Ads comparing prices are common, but you could risk arrest for the same practice

News last week that a Guardian journalist was told he was breaking the law for writing down the prices of some bottled water certainly underlines the lengths that many multiples will go to to protect themselves.

Patrick Collinson was noting down the price points of some Highland Spring sparkling water when a store manager asked him “Excuse me, what are you doing?” After explaining, Mr Collinson was shocked to be told “You’re not allowed to do that. It’s illegal. Where are you from? Are you from the media?”

While in this case, yes Mr Collinson was from the media, it seems quite strange that any individual could be stopped and given such a hard time for simply checking prices.

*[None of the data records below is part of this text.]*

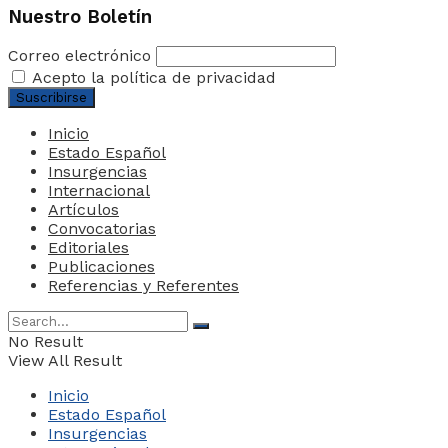
Nuestro Boletín
Correo electrónico
Acepto la política de privacidad
Inicio
Estado Español
Insurgencias
Internacional
Artículos
Convocatorias
Editoriales
Publicaciones
Referencias y Referentes
No Result
View All Result
Inicio
Estado Español
Insurgencias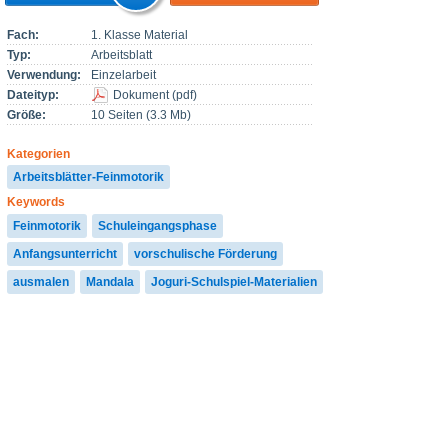
Fach:
1. Klasse Material
Typ:
Arbeitsblatt
Verwendung:
Einzelarbeit
Dateityp:
Dokument
(
pdf
)
Größe:
10 Seiten (3.3 Mb)
Kategorien
Arbeitsblätter-Feinmotorik
Keywords
Feinmotorik
Schuleingangsphase
Anfangsunterricht
vorschulische Förderung
ausmalen
Mandala
Joguri-Schulspiel-Materialien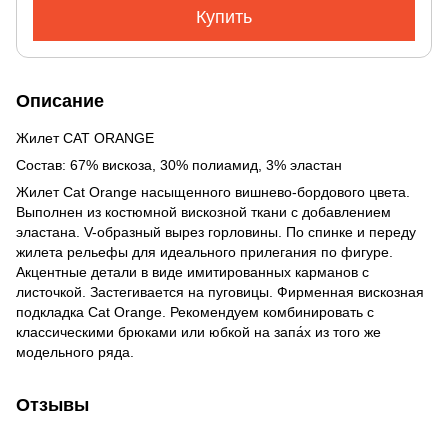
Купить
Описание
Жилет CAT ORANGE
Состав: 67% вискоза, 30% полиамид, 3% эластан
Жилет Cat Orange насыщенного вишнево-бордового цвета.
Выполнен из костюмной вискозной ткани с добавлением
эластана. V-образный вырез горловины. По спинке и переду
жилета рельефы для идеального прилегания по фигуре.
Акцентные детали в виде имитированных карманов с
листочкой. Застегивается на пуговицы. Фирменная вискозная
подкладка Cat Orange. Рекомендуем комбинировать с
классическими брюками или юбкой на запа́х из того же
модельного ряда.
Отзывы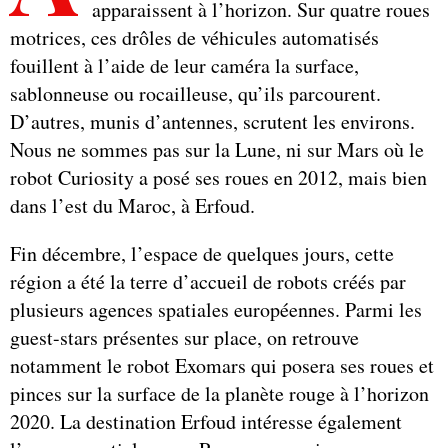
apparaissent à l’horizon. Sur quatre roues
motrices, ces drôles de véhicules automatisés
fouillent à l’aide de leur caméra la surface,
sablonneuse ou rocailleuse, qu’ils parcourent.
D’autres, munis d’antennes, scrutent les environs.
Nous ne sommes pas sur la Lune, ni sur Mars où le
robot Curiosity a posé ses roues en 2012, mais bien
dans l’est du Maroc, à Erfoud.
Fin décembre, l’espace de quelques jours, cette
région a été la terre d’accueil de robots créés par
plusieurs agences spatiales européennes. Parmi les
guest-stars présentes sur place, on retrouve
notamment le robot Exomars qui posera ses roues et
pinces sur la surface de la planète rouge à l’horizon
2020. La destination Erfoud intéresse également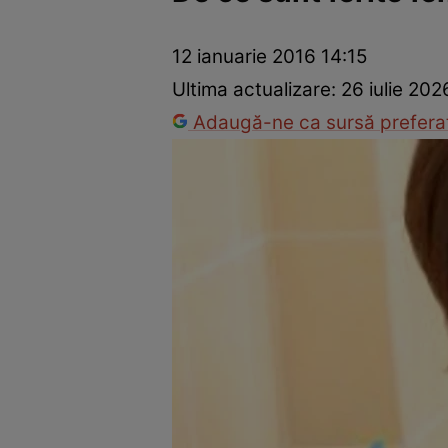
Prevenție și tratament
Remedii naturiste
Medicii răspu
12 ianuarie 2016 14:15
Ultima actualizare:
26 iulie 202
Adaugă-ne ca sursă preferat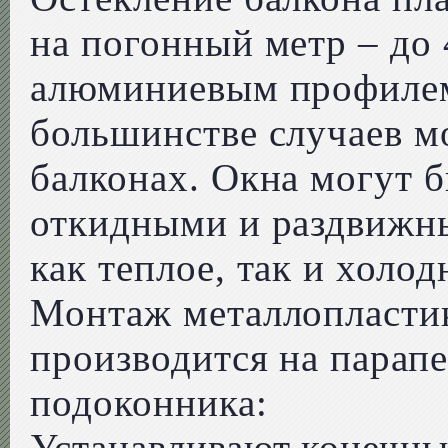
на погонный метр – до 
алюминиевым профилем
большинстве случаев м
балконах. Окна могут 
откидными и раздвижн
как теплое, так и холод
Монтаж металлопластик
производится на парапе
подоконника:
Устанавливают конечны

The managers of the branch eventually conceded that perhaps this wasn’t against the laws of the land, but certainly did contravene company policy. The only way one would be allowed to check the prices would be to “take the item to the till and pay for it there. The price will be on the receipt.”

So while you might risk being thrown out by security guards if you attempt to benchmark your prices against the Tesco down the road, one wonders how exactly the multiples go about creating their much-heralded price comparison adverts, like the one pictured here?

Presumably, as the Tesco manager suggested, they buy all of the products and check the receipts? No wonder the multiples are all turning over so much each year!